Consumers Know, But Don’t Trust Self-Driving Vehicles, Study Shows
Americans are increasingly aware of automated, self-driving vehicles, but they’re also increasingly wary of them, a study released Thursday shows.
While understanding the technology and capabilities of AVs among U.S. consumers has increased to 58% from 43% in 2024, that understanding is not translating into trusting them, according to the JD Power 2026 U.S. Mobility Confidence Index (MCI) Study.
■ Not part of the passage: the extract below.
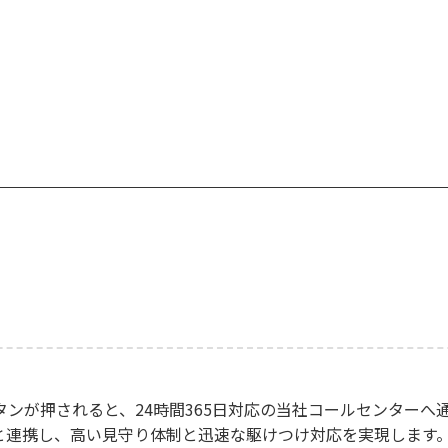
ンが押されると、24時間365日対応の当社コールセンターへ
と連携し、高い見守り体制と迅速な駆けつけ対応を実現します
SM conducted in collaboration with the MIT Advanced Vehicle Technology (AVT) Consortium.
Indeed, fewer than one-in-four of the 2,898 consumers age 18 and over responding to the online survey in April said they would be “comfortable” riding in a fully self-driving vehicle.
That hesitation to ride in an AV, however, is highly dependent on the specific situation, the study found.
More than half, 54%, said they would have greater confidence in lower-risk, predictable scenarios such as food pickup, compared with just 31% for transporting children, revealing how higher risk leads to lower trust.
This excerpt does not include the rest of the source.